Exercise ▸
Starting at the first line of the records below, reproduce every line up to and including the line with "de información comercial.", but leave out all pictures.

═══ Data for the task ═══

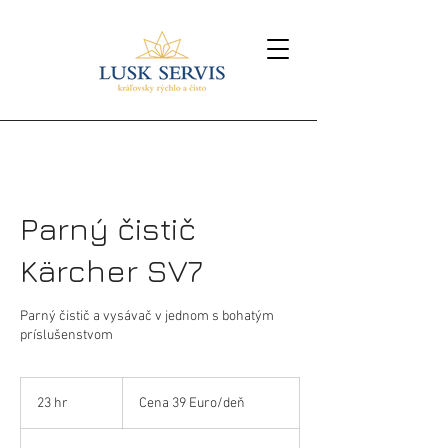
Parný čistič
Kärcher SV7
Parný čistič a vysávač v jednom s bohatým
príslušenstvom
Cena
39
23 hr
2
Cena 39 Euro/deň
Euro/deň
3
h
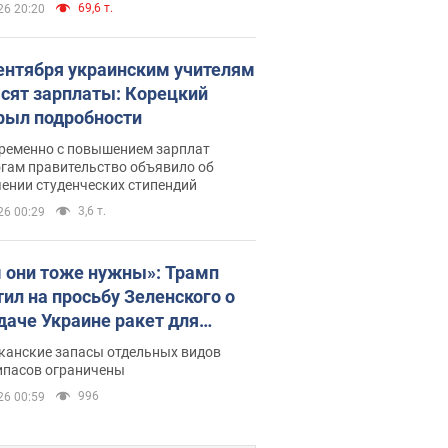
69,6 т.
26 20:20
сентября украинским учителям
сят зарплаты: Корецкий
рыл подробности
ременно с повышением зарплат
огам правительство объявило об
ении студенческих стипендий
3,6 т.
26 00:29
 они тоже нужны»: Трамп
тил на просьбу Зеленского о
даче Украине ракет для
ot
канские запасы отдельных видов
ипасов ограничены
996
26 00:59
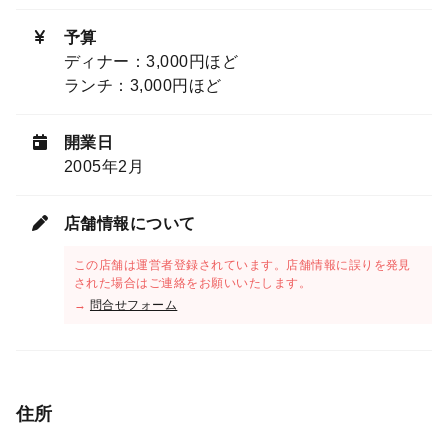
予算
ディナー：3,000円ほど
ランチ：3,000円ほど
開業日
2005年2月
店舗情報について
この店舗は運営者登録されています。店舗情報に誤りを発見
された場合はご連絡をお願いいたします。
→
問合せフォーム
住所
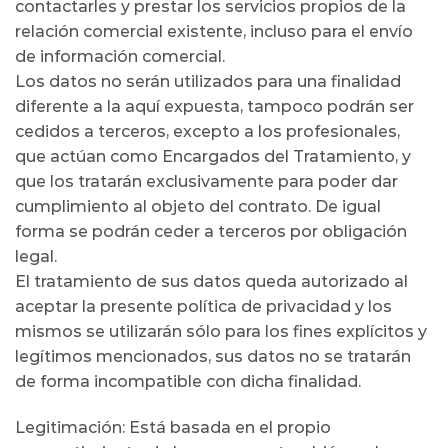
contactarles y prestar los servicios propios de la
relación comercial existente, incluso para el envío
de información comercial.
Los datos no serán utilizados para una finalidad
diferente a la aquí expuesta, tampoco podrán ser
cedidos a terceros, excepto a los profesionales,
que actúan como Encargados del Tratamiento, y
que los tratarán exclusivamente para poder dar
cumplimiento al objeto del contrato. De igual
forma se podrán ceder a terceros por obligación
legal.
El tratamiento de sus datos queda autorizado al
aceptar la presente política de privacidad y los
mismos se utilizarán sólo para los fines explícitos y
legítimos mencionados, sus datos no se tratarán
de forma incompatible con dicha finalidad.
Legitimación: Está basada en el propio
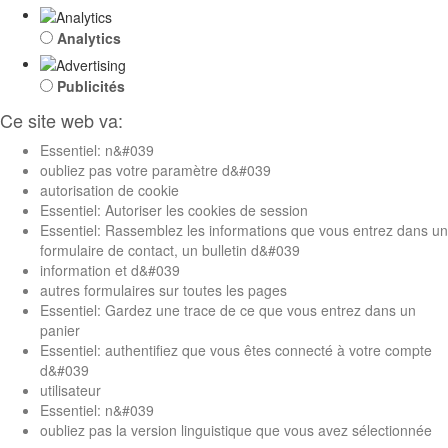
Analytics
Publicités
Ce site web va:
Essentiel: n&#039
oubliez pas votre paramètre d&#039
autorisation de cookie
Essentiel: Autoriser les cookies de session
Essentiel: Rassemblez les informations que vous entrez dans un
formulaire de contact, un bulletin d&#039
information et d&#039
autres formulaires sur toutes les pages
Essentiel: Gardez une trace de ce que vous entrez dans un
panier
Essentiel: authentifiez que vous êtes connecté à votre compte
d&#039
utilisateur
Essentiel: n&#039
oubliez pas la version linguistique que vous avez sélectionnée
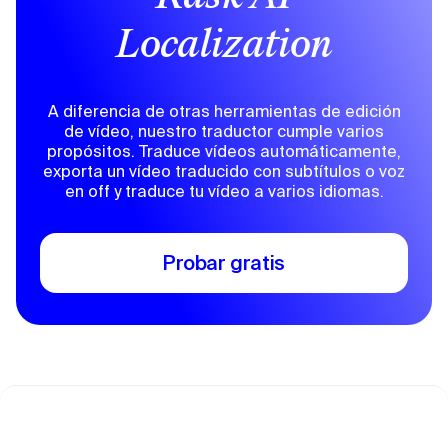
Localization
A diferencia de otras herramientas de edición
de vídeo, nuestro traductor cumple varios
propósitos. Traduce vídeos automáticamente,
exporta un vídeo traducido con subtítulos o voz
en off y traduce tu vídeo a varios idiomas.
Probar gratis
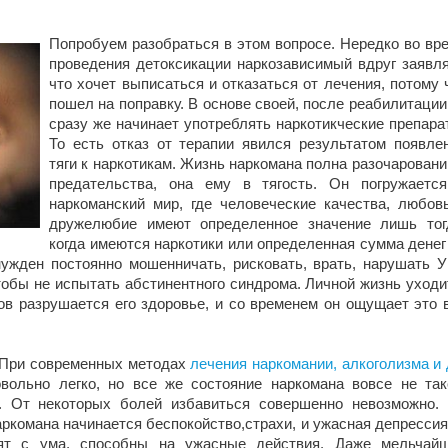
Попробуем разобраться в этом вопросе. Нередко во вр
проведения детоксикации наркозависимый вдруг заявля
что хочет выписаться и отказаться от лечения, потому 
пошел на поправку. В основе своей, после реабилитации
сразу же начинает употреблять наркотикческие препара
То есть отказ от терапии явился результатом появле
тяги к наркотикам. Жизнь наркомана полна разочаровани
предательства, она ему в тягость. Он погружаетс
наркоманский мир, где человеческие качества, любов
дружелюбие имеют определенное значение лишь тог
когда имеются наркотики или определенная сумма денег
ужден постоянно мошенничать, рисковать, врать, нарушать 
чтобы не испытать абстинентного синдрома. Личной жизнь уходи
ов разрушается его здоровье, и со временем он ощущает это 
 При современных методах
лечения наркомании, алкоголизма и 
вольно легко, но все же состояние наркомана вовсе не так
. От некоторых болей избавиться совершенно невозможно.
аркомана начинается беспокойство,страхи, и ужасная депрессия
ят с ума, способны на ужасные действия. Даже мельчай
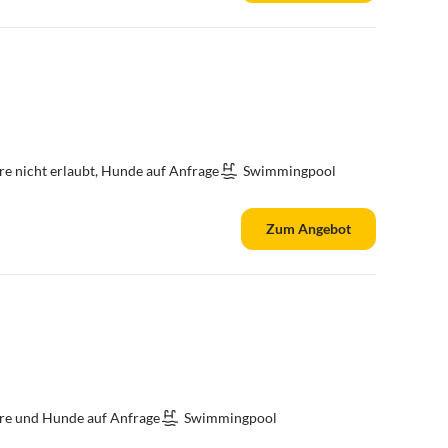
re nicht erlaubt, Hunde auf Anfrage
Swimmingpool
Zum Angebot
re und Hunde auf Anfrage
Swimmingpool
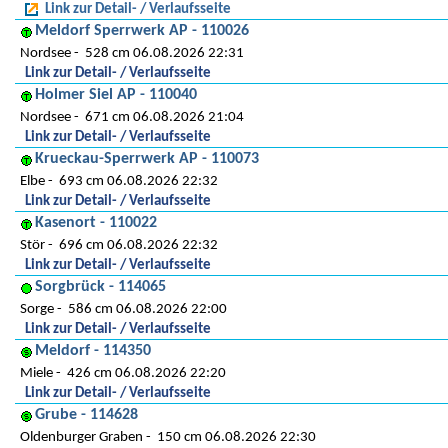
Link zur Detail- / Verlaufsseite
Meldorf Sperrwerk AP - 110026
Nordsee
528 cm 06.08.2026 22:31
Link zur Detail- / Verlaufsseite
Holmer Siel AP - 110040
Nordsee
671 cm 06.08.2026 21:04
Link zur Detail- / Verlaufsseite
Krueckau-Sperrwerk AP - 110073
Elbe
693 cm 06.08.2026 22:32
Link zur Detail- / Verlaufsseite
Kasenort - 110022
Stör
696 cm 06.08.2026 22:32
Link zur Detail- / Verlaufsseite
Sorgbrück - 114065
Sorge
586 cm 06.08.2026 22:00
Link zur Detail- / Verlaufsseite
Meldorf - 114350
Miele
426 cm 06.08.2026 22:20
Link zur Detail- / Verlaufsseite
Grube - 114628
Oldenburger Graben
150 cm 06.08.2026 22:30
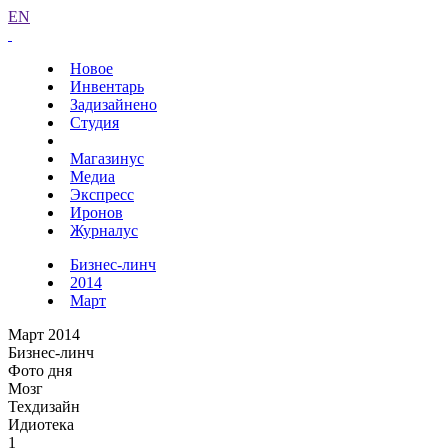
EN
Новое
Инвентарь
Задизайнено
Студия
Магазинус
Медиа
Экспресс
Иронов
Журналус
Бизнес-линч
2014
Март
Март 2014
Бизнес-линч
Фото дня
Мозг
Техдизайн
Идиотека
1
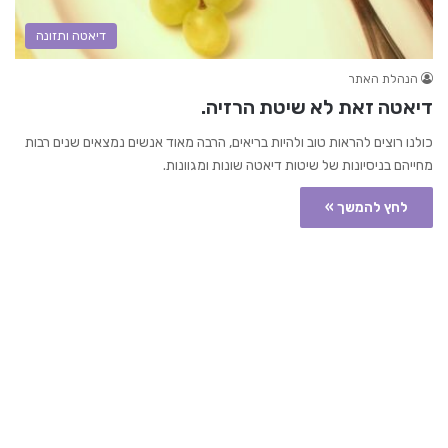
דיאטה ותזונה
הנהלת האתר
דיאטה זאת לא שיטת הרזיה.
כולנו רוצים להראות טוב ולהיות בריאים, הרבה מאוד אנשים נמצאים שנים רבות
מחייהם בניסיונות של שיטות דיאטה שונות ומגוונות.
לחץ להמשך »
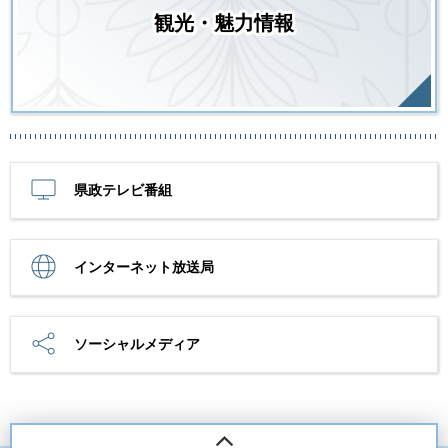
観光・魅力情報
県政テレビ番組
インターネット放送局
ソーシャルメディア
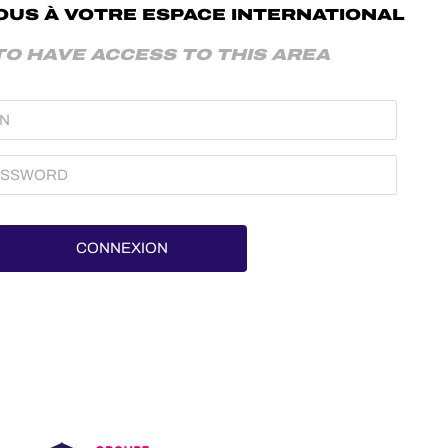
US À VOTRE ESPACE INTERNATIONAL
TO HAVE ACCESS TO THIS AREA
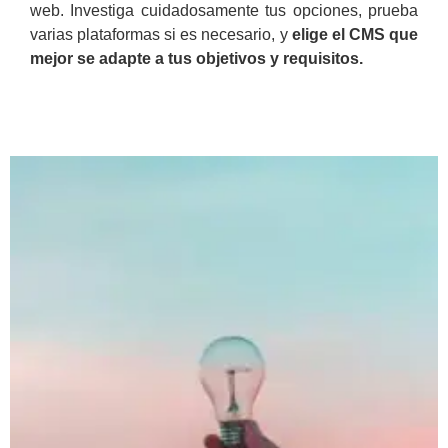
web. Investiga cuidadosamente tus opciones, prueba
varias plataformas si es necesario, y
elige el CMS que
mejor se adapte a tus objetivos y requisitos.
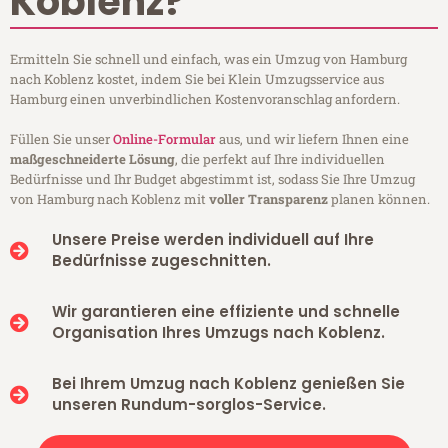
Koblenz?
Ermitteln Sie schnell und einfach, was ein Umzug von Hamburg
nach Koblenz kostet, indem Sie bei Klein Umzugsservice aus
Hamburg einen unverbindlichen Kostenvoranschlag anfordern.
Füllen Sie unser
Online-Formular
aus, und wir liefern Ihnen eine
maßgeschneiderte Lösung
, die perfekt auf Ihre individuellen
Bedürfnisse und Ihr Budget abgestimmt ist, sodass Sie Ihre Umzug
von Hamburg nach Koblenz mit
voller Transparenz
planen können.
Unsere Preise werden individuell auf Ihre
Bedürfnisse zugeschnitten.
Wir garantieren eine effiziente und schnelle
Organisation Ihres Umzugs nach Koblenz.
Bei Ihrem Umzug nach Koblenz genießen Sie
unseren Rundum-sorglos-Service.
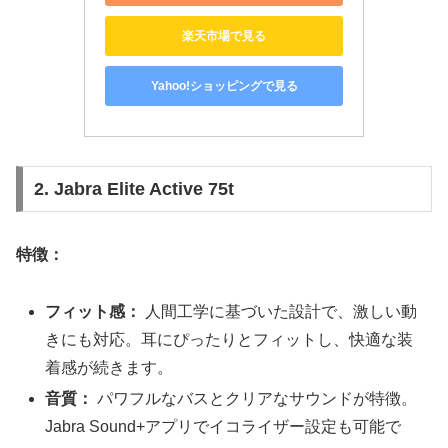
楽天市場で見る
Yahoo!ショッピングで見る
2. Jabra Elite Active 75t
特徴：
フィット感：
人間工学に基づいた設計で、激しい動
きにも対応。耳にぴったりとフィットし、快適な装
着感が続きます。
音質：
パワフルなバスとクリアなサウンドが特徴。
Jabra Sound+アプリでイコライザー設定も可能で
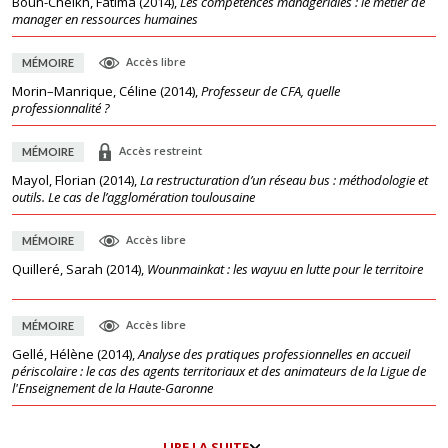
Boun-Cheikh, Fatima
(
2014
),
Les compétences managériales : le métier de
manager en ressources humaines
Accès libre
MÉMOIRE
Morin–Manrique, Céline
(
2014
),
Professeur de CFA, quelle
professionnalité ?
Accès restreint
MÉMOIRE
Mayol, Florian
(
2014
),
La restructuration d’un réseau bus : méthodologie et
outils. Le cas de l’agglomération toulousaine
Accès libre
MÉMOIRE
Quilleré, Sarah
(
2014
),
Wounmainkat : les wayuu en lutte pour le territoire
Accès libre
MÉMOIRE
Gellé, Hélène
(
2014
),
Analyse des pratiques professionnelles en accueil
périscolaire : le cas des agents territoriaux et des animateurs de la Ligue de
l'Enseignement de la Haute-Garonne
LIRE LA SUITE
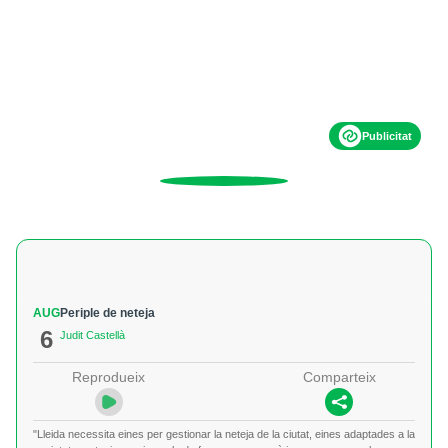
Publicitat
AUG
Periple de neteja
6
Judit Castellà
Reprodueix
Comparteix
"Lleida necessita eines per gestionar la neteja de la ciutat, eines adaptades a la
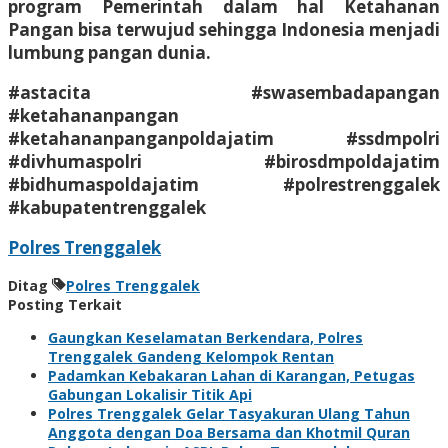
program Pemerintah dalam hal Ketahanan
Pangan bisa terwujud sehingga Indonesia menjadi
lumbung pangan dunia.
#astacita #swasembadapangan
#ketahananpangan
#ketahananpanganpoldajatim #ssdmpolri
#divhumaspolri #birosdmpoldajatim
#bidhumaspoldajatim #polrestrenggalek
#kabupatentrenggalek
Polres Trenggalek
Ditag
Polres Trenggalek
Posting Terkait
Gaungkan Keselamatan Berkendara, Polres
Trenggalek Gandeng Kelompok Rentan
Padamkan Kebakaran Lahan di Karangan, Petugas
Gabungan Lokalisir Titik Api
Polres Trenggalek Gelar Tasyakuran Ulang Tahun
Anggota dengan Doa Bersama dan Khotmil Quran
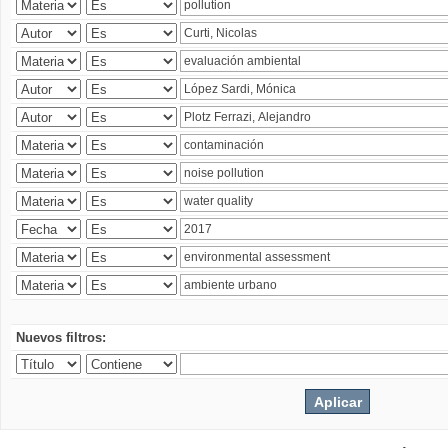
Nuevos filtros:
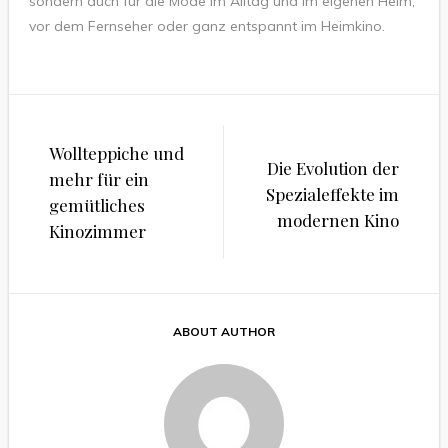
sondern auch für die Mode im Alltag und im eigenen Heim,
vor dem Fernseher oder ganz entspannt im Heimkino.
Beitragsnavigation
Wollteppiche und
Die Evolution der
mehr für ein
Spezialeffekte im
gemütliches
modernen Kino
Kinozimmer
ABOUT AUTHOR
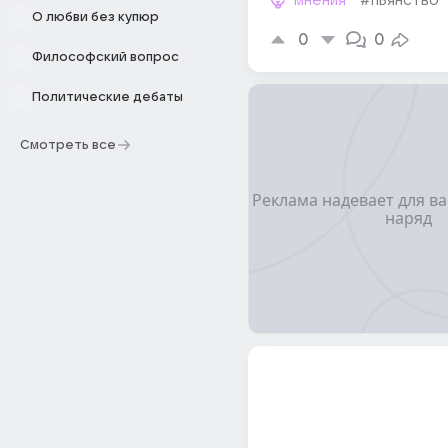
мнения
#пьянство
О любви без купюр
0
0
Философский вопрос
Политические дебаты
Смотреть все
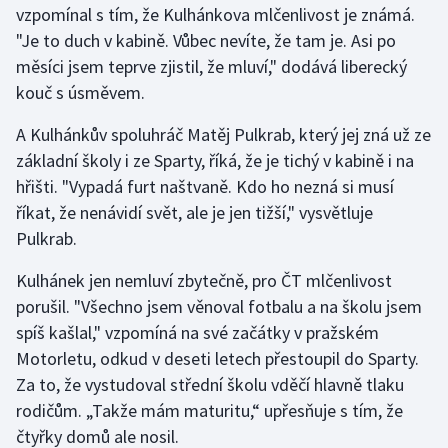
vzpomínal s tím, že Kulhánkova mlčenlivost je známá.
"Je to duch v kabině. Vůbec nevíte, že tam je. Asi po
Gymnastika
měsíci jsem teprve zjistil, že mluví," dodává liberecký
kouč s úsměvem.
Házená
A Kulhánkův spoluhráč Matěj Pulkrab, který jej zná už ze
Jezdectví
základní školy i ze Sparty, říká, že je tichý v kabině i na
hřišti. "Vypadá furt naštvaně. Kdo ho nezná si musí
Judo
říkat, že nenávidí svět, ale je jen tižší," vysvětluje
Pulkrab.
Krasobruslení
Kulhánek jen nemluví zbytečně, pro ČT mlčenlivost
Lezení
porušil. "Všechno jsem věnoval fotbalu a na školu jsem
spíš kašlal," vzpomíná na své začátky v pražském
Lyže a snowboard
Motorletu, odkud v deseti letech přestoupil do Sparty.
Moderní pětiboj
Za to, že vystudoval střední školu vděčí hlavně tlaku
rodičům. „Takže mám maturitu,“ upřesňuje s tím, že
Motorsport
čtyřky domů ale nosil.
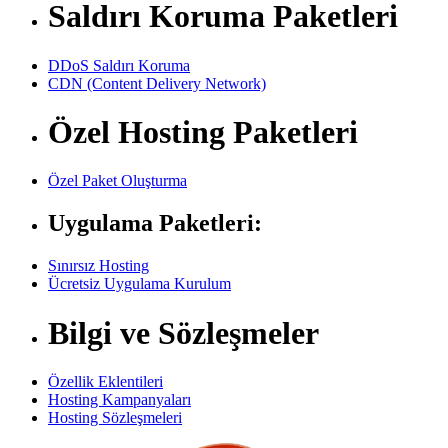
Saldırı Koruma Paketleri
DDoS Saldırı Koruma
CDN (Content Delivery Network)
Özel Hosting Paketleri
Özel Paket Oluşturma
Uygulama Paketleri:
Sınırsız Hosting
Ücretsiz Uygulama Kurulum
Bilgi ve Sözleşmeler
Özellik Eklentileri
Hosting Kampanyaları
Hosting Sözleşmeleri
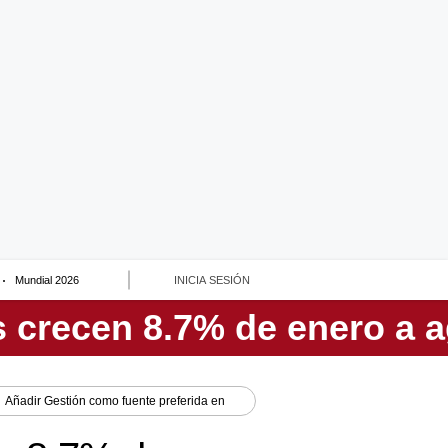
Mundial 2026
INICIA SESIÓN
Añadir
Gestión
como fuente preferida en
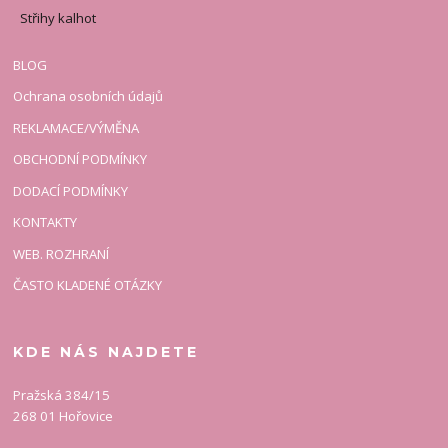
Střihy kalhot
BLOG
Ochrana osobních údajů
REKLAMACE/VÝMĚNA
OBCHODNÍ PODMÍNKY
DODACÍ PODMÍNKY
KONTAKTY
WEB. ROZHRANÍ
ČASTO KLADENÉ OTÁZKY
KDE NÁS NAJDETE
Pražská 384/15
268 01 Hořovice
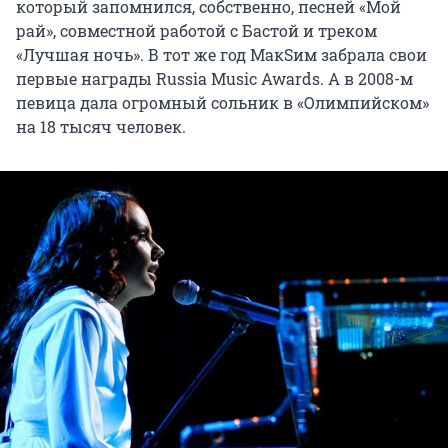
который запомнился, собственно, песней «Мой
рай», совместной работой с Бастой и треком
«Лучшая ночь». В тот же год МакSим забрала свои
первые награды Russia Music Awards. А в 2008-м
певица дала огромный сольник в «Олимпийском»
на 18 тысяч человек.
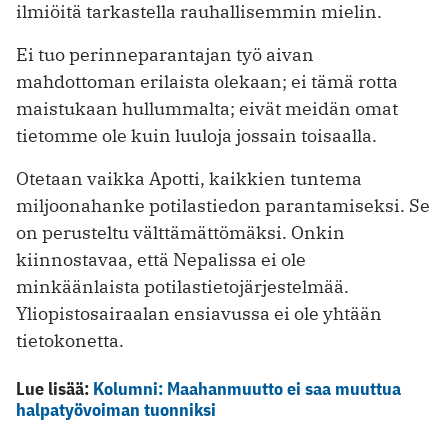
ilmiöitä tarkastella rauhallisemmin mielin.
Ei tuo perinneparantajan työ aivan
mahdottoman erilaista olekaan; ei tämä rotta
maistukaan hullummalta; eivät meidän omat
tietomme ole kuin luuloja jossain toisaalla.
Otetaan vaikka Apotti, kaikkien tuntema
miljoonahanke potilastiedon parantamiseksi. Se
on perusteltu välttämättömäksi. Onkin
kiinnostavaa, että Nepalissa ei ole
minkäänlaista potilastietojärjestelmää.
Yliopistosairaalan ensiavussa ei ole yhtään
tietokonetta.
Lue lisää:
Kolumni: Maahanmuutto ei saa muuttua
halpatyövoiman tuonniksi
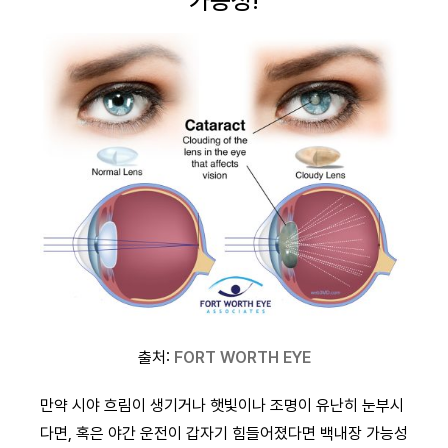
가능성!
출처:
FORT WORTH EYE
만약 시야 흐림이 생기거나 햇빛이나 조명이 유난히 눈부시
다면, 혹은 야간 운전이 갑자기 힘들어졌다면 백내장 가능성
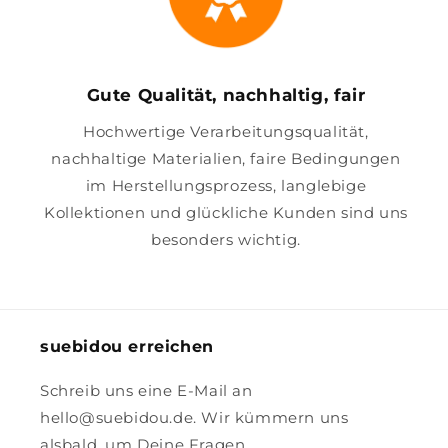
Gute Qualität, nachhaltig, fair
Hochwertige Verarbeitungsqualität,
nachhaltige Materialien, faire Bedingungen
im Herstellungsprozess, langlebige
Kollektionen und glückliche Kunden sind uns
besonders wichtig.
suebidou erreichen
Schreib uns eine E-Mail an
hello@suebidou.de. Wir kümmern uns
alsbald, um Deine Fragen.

═══

Answer space ▸
Parný čistič
Kärcher SV7
Parný čistič a vysávač v jednom s bohatým
príslušenstvom
Cena
39
23 hr
2
Cena 39 Euro/deň
Euro/deň
3
h
69,6 т.
26 20:20
сентября украинским учителям
сят зарплаты: Корецкий
рыл подробности
ременно с повышением зарплат
огам правительство объявило об
ении студенческих стипендий
3,6 т.
26 00:29
 они тоже нужны»: Трамп
тил на просьбу Зеленского о
даче Украине ракет для
ot
канские запасы отдельных видов
ипасов ограничены
996
26 00:59
予算
ディナー：3,000円ほど
ランチ：3,000円ほど
開業日
2005年2月
店舗情報について
この店舗は運営者登録されています。店舗情報に誤りを発見
された場合はご連絡をお願いいたします。
→
問合せフォーム
住所
contactarles y prestar los servicios propios de la
relación comercial existente, incluso para el envío
de información comercial.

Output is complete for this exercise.